As for the war on terror, since it's declaration, our debt has grown by approximately $3.01 trillion to date. The cost of the wars on terror, in Afghanistan and Iraq in strictly financial terms, with the recent funding, is being reported at about $510 billion, or about 17% of annual deficits - roughly the same as the amount of the deficit created by the reckless lack of enforcement of existing immigration laws.

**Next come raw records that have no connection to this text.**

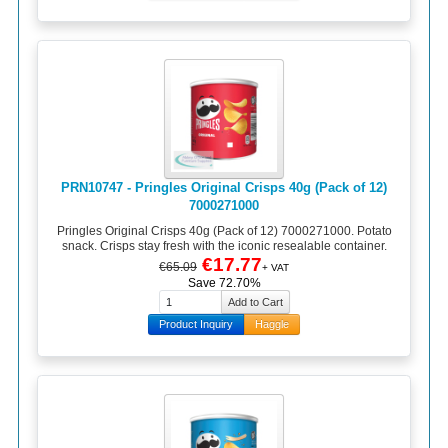
PRN10747 - Pringles Original Crisps 40g (Pack of 12)
7000271000
Pringles Original Crisps 40g (Pack of 12) 7000271000. Potato
snack. Crisps stay fresh with the iconic resealable container.
€17.77
€65.09
+ VAT
Save 72.70%
Product Inquiry
Haggle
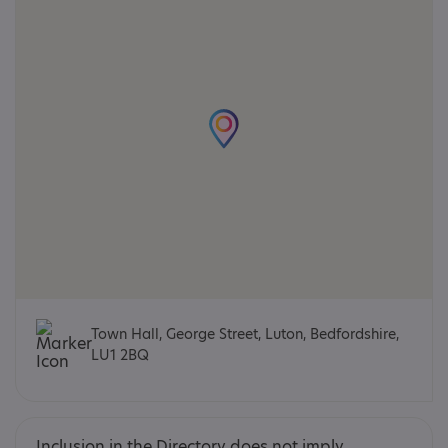
Town Hall, George Street, Luton, Bedfordshire,
LU1 2BQ
Inclusion in the Directory does not imply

Finally, economic theory is beginning to change, to turn more to the theories of Freidman rather than Galbraith - at least in the rest of the world. The fiscal policies of the US has us in unchartered waters. As Greenspan noted, much of the former economic theory and Fed policies no longer apply. As a government, we need to be fiscally responsible, end the deficits, turn them into surpluses, and reduce our debt. This is going to be difficult enough with the Medicare, Social Security, and Education time bombs sitting out there (and whose fuses have burned much more rapidly during these extreme deficit years). The open door immigration/amnesty policies are an unnecessary drain. To the existing citizens and legal immigrants, as well as future legal immigrants, the enforcement of existing immigration laws and rejection of the amnesty bill are relatively painless cuts in the deficit.